Agitar. Como sucede a menudo con cualquier nueva forma de hacer negocios, el surgimiento de la economía compartida ha sido controvertido, especialmente cuando se trata de enfrentarse a los sistemas regulatorios existentes. En algunas industrias, los actores establecidos han recurrido a la regulación en su lucha contra las compañías entre pares. “Las empresas para compartir, como Uber y Airbnb, están entrando a los mercados de taxis y hoteles en los que los actuales participantes pierden negocio y no están contentos”, dijo Gerald Faulhaber, profesor emérito de Economía empresarial y Política pública de Wharton. De acuerdo con Faulhaber, “si Uber tiene éxito, debe aprender a jugar en el mundo real de la política, la regulación y del lobbying o cabildeo, no sólo el mundo electrónico de Silicon Valley. Tiene que contrarrestar estos esfuerzos de cabildeo con esfuerzos propios bien organizados”. Uber contrató a David Plouffe, el director de campaña presidencial de Obama, en 2014, para ayudar con algunos de estos temas.

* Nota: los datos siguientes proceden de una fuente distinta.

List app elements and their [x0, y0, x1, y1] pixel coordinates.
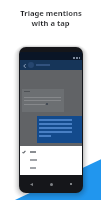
button[interactable] [30, 164, 82, 172]
staticText: Triage mentions [20, 8, 82, 18]
button[interactable]: Home [48, 181, 54, 187]
button[interactable]: Back [22, 63, 27, 68]
button[interactable]: Back [28, 181, 34, 187]
button[interactable] [22, 148, 82, 156]
button[interactable]: Recents [68, 181, 74, 187]
staticText: with a tap [31, 18, 70, 28]
button[interactable] [30, 156, 82, 164]
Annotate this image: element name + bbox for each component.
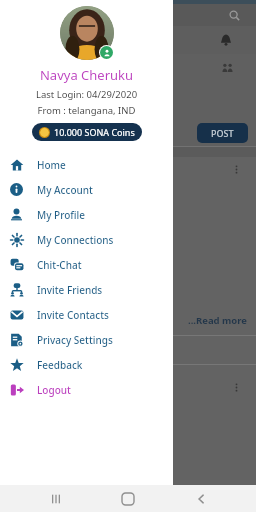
staticText: ments [2,344,29,356]
staticText: POST [211,127,234,139]
button[interactable]: Invite Contacts [0,302,173,327]
staticText: Home [37,158,66,172]
button[interactable]: Chit-Chat [0,252,173,277]
staticText: Last Login: 04/29/2020 [0,88,173,101]
staticText: e world's [2,261,42,274]
staticText: Invite Friends [37,283,103,297]
staticText: 10.000 SONA Coins [54,126,135,138]
button[interactable]: Share [57,344,82,356]
button[interactable]: Back [184,485,218,512]
staticText: Chit-Chat [37,258,82,272]
button[interactable]: Share [39,343,52,356]
button[interactable]: More options [230,163,242,175]
button[interactable]: Search [226,7,242,23]
staticText: ...Read more [188,314,248,327]
button[interactable]: Feedback [0,352,173,377]
staticText: Logout [37,383,71,397]
staticText: My Connections [37,233,114,247]
staticText: Share [57,344,82,356]
button[interactable]: Home [111,485,145,512]
staticText: ne else, period. [2,291,71,304]
button[interactable]: Invite Friends [0,277,173,302]
button[interactable]: My Connections [0,227,173,252]
button[interactable]: 10.000 SONA Coins [32,123,142,141]
staticText: hed privacy. [2,276,56,289]
button[interactable]: My Account [0,177,173,202]
staticText: From : telangana, IND [0,104,173,117]
button[interactable]: POST [197,123,248,143]
staticText: Invite Contacts [37,308,109,322]
staticText: My Profile [37,208,85,222]
staticText: Navya Cheruku [0,66,173,84]
button[interactable]: Logout [0,377,173,402]
staticText: Feedback [37,358,83,372]
button[interactable]: Recent apps [39,485,73,512]
button[interactable]: Home [0,152,173,177]
staticText: My Account [37,183,93,197]
button[interactable]: ...Read more [188,314,256,327]
staticText: Privacy Settings [37,333,113,347]
button[interactable]: My Profile [0,202,173,227]
button[interactable]: More options [230,381,242,393]
button[interactable]: Notifications [218,32,234,48]
button[interactable]: Groups [220,60,234,74]
button[interactable]: Privacy Settings [0,327,173,352]
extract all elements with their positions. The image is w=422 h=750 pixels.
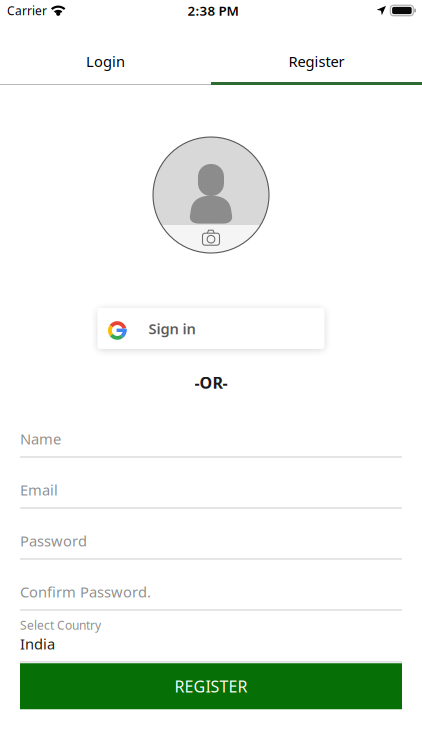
button[interactable]: Password bbox=[20, 505, 402, 556]
button[interactable]: Login bbox=[0, 21, 211, 85]
staticText: 2:38 PM bbox=[188, 2, 238, 19]
button[interactable]: Email bbox=[20, 454, 402, 505]
button[interactable]: Confirm Password. bbox=[20, 556, 402, 607]
staticText: Register bbox=[288, 52, 344, 71]
staticText: India bbox=[20, 634, 55, 654]
staticText: Password bbox=[20, 531, 87, 550]
staticText: -OR- bbox=[194, 372, 228, 393]
staticText: REGISTER bbox=[174, 676, 248, 697]
button[interactable]: Name bbox=[20, 403, 402, 454]
staticText: Login bbox=[86, 52, 125, 71]
button[interactable]: REGISTER bbox=[20, 663, 402, 709]
button[interactable]: Select Country bbox=[20, 607, 402, 658]
staticText: Confirm Password. bbox=[20, 582, 151, 602]
staticText: Name bbox=[20, 429, 61, 448]
staticText: Sign in bbox=[149, 319, 196, 338]
staticText: Email bbox=[20, 480, 58, 500]
button[interactable]: Register bbox=[211, 21, 422, 85]
staticText: Select Country bbox=[20, 617, 101, 633]
button[interactable]: Sign in bbox=[98, 308, 324, 349]
staticText: Carrier bbox=[7, 2, 47, 18]
button[interactable]: Change profile photo bbox=[153, 137, 269, 253]
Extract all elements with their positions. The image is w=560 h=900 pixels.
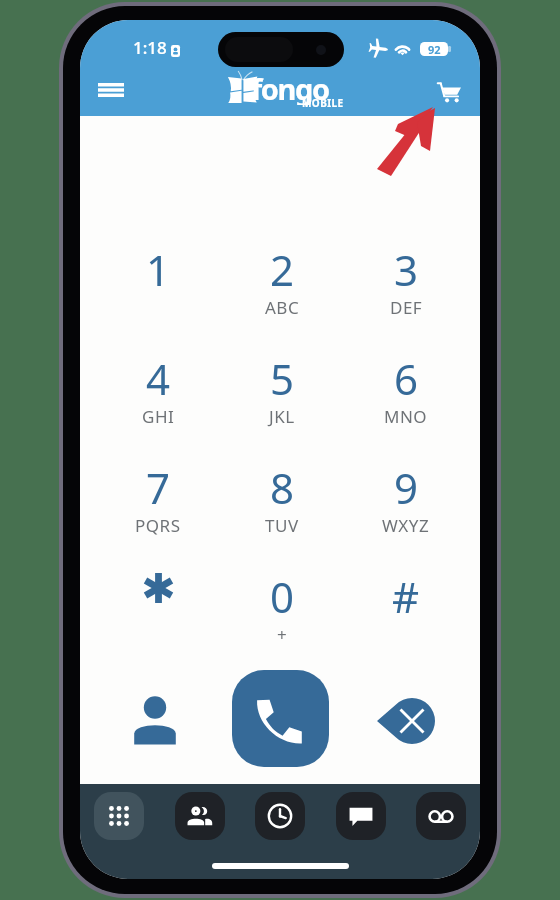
button[interactable]: Shopping cart (425, 69, 473, 115)
button[interactable]: Keypad (94, 792, 144, 840)
button[interactable]: Voicemail (416, 792, 466, 840)
button[interactable]: Backspace (343, 681, 468, 784)
staticText: fongo (251, 69, 329, 105)
button[interactable]: 8 (220, 463, 344, 572)
button[interactable]: 7 (96, 463, 220, 572)
button[interactable]: 0 (220, 572, 344, 681)
button[interactable]: 6 (344, 354, 468, 463)
button[interactable]: 1 (96, 245, 220, 354)
button[interactable]: 3 (344, 245, 468, 354)
staticText: 8 (270, 459, 295, 516)
staticText: TUV (265, 514, 299, 537)
staticText: DEF (390, 296, 423, 319)
staticText: # (392, 568, 420, 625)
button[interactable]: Messages (336, 792, 386, 840)
staticText: MOBILE (302, 96, 344, 110)
staticText: 1:18 (133, 36, 167, 59)
staticText: 0 (270, 568, 295, 625)
staticText: MNO (384, 405, 428, 428)
staticText: ABC (265, 296, 300, 319)
staticText: 92 (428, 42, 441, 56)
staticText: 5 (270, 350, 295, 407)
button[interactable]: Contacts (92, 681, 218, 784)
button[interactable]: Recents (255, 792, 305, 840)
staticText: 7 (146, 459, 171, 516)
staticText: + (277, 623, 288, 646)
button[interactable]: Contacts (175, 792, 225, 840)
staticText: 1 (146, 241, 171, 298)
button[interactable]: Call (232, 670, 329, 767)
staticText: 3 (394, 241, 419, 298)
button[interactable] (96, 572, 220, 681)
staticText: PQRS (135, 514, 181, 537)
button[interactable]: 9 (344, 463, 468, 572)
button[interactable]: 4 (96, 354, 220, 463)
staticText: 6 (394, 350, 419, 407)
staticText: 4 (146, 350, 171, 407)
button[interactable]: 2 (220, 245, 344, 354)
staticText: GHI (142, 405, 175, 428)
staticText: JKL (269, 405, 295, 428)
staticText: 2 (270, 241, 295, 298)
button[interactable]: # (344, 572, 468, 681)
button[interactable]: Menu (86, 65, 136, 115)
button[interactable]: 5 (220, 354, 344, 463)
staticText: 9 (394, 459, 419, 516)
staticText: WXYZ (382, 514, 430, 537)
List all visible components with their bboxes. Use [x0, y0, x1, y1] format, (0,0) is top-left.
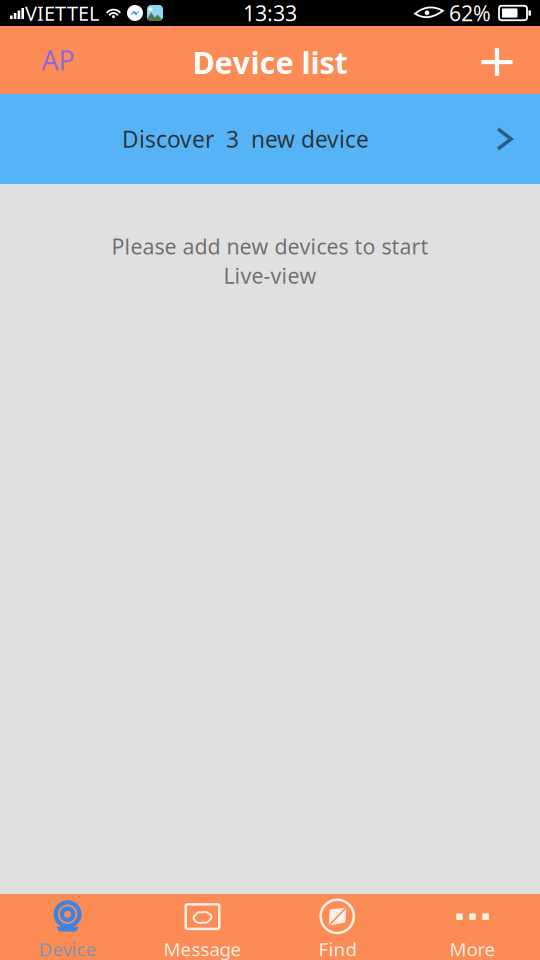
button[interactable]: Message: [135, 894, 270, 960]
staticText: Message: [164, 937, 242, 960]
button[interactable]: Add device: [466, 36, 528, 88]
staticText: Find: [318, 937, 356, 960]
button[interactable]: Device: [0, 894, 135, 960]
button[interactable]: AP: [27, 36, 89, 88]
button[interactable]: More: [405, 894, 540, 960]
staticText: Live-view: [224, 261, 316, 290]
staticText: VIETTEL: [25, 0, 99, 26]
staticText: AP: [42, 42, 74, 78]
staticText: Device: [38, 937, 96, 960]
staticText: 13:33: [243, 0, 297, 27]
staticText: 62%: [449, 0, 491, 27]
button[interactable]: Find: [270, 894, 405, 960]
staticText: Device list: [192, 42, 348, 82]
staticText: More: [450, 937, 496, 960]
staticText: Please add new devices to start: [112, 232, 428, 260]
button[interactable]: Discover 3 new device: [0, 94, 540, 184]
staticText: Discover 3 new device: [122, 124, 369, 154]
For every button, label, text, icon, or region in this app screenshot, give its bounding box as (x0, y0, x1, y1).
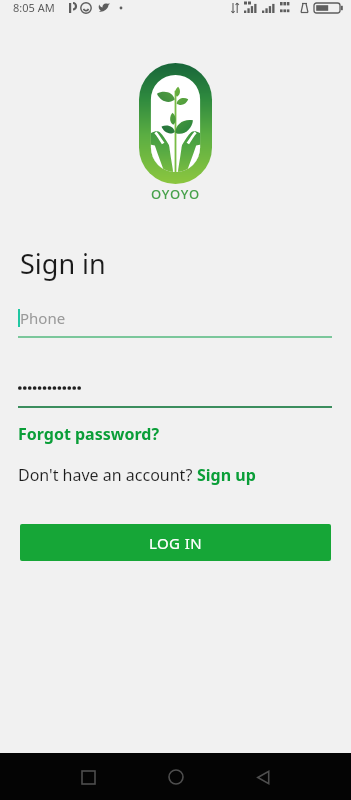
staticText: Phone (20, 308, 66, 328)
staticText: Sign up (197, 464, 256, 486)
button[interactable]: Sign up (197, 464, 256, 486)
staticText: Forgot password? (18, 423, 160, 445)
button[interactable]: LOG IN (20, 524, 331, 561)
button[interactable]: Back (245, 759, 281, 795)
staticText: Sign in (20, 245, 106, 282)
button[interactable]: Recents (70, 759, 106, 795)
button[interactable]: Home (158, 759, 194, 795)
staticText: Don't have an account? (18, 464, 197, 486)
button[interactable]: Forgot password? (18, 423, 160, 445)
staticText: LOG IN (149, 533, 202, 553)
staticText: OYOYO (151, 185, 200, 203)
staticText: 8:05 AM (13, 0, 55, 15)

Ocho meses después, la ejecutiva de Google, Rachel Whetstone, asumió el cargo en Uber como vicepresidenta senior de políticas y comunicaciones de la compañía. Entre los debates más destacados está la cuestión de si la economía compartida está creando un gran número de empleos flexibles que ayudan a la economía o abusan de los trabajadores que ganan poco, no reciben beneficios y están desprotegidos por la legislación laboral. Mientras que esta conversación reguladora está en marcha, las compañías como Uber han abogado para las regulaciones del transporte compartido en Estados Unidos y el mundo.

El efecto Uber. Es difícil hablar de la economía compartida sin mencionar a Uber. De alguna manera, los dos se han convertido en sinónimos. Uber ahora funciona en más de 500 ciudades y 70 países. El ascenso meteórico de Uber en todo el mundo como un servicio de automóvil privado asequible con frecuencia ha capturado los titulares en los últimos años, y no siempre de una manera positiva. De forma más reciente, la compañía se ha enfrentado a un escándalo de acoso sexual. Aparte de los escándalos, Uber es un estudio de los costos asociados con la creación de un nuevo mercado innovador como la economía compartida. Muchos observadores del mercado están considerando el crecimiento de Uber frente a los beneficios, ya que se prepara para una posible oferta pública inicial en 2017. “Creo que Uber pensó: ‘Tenemos esta plataforma —esta aplicación, esta tecnología, que puede ser apalancada en cualquier parte del mundo, así que pongámonos en marcha y conquistemos el mundo’”, dice el profesor de Gestión de Wharton Exequiel Hernández, quien escribió dos estudios de caso sobre Uber para sus clases, basado en entrevistas con ejecutivos. “Lo que Uber subestimó fueron los costos que no tenían que ver con su tecnología y su modelo de negocio, los costos que tienen que ver con la política de ser legítimo, [afrontar] la resistencia regulatoria e incluso las diferencias culturales de los mercados”.